Do we actually 'own' our Steam games ?

According to Valve no we don't, but since no one has ever taken them to court over it, the real answer is no one knows.
 
This is an area that will gain some consumer protection very soon, likely from everyones favourite institution. It is unacceptable to have a catalogue worth £100's if not £1000's that you do not own. Apple, Amazon and Steam will moan but the EU will force the situation.
 
Gabe is a billionaire, I don't see them going bankrupt any time soon.

While Steam may continue being strong under Gabes leadership. Who is to say he wont sell out?
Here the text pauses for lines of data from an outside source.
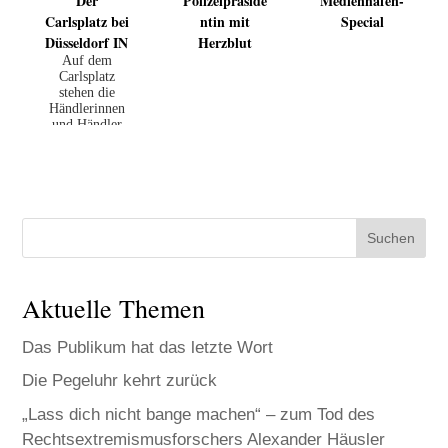
Der
Polizeipräside
Medienhafen-
Carlsplatz bei
ntin mit
Special
Düsseldorf IN
Herzblut
Auf dem
Carlsplatz
stehen die
Händlerinnen
und Händler
zu jeder
Jahreszeit an
der frischen
Luft. Für das
Netzwerktreff
en Düsseldorf
IN mache...
Suchen
Aktuelle Themen
Das Publikum hat das letzte Wort
Die Pegeluhr kehrt zurück
„Lass dich nicht bange machen“ – zum Tod des
Rechtsextremismusforschers Alexander Häusler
Perhaps to EA!!! I am sure EA would want to get their grubby mitts on Steam.
 
If EA bought Steam, then steam going bankrupt would be a possibility :P I can see hordes of people uninstalling it or trying to get their games away from it haha.

Doesnt EA have some part in Origin?
 
If you read the steam terms and conditions what you're actually buying is a subscription that they can revoke at any time :eek:

Steam and your Subscription(s) require the automatic download and installation of Software onto your computer. Valve hereby grants, and you accept, a limited, terminable, non-exclusive license and right to use the Software for your personal use in accordance with this Agreement, including the Subscription Terms. The Software is licensed, not sold. Your license confers no title or ownership in the Software. To make use of the Software, you must have a Steam Account and you may be required to be running the Steam client and maintaining a connection to the Internet.
 
So what happens if you purchase a retail copy from a supermarket, games store, amazon or from another website, do we not own it then?
 
you own the media and a licence to use the code, not the software itself. So if it needs their servers to activate or run your still stuffed if they go bust
 

But in practice it doesnt matter because, titles with activation aside, once you get into your house with your physical media the entire internet could explode, the company could go bust and everyone on the planet but you could die and you'd still be able to play it. The fact it isnt 'yours' is just a technicality rather than a very real issue in the way Steam is.
 
[TW]Fox;23425240 said:
But in practice it doesnt matter because, titles with activation aside, once you get into your house with your physical media the entire internet could explode, the company could go bust and everyone on the planet but you could die and you'd still be able to play it. The fact it isnt 'yours' is just a technicality rather than a very real issue in the way Steam is.

Steam in offline mode :D Can still play then, providing it's not online.
 
If Steam vanishes we're all screwed. Valve would have to slowly lose their stranglehold on the PC gaming market for them not to be in a position to be bought out in the event they somehow ran out of money. However at the moment they've got a license to print money (Gabe is up there with the richest) so the chances of that happening just seem so slim.
 
I'd disagree with that. I once got Medieval: Total War in a Steam sale for £1.49. It was a 12GB download. Servers and bandwidth costs money and I don't see how Steam turned a profit on that sale.

Valve/Steam probably pay a bit more for their hosting but to put it into perspective my servers are on a pretty good host and unlimited 100Mbit is under £200/m and if I was paying overage then 12GB would cost pence. (this is a good quality host with multiple 10Gig connections and you actually see full throughput on a 100Mbit NIC 99% of the time).

Sadly there are still people who pay incredible amounts of money for "professional" hosting and 20-30GB would cost them £10s or even £100 :|
 
People are speaking as though Valve will go bust any time soon (such as 'install all your games just in case') lol. People also claim Gabe will sell out to EA, when Valve make him more money in a year than what he'd ever get paid for his company. Yep, this has the makings of a mindblowing thread.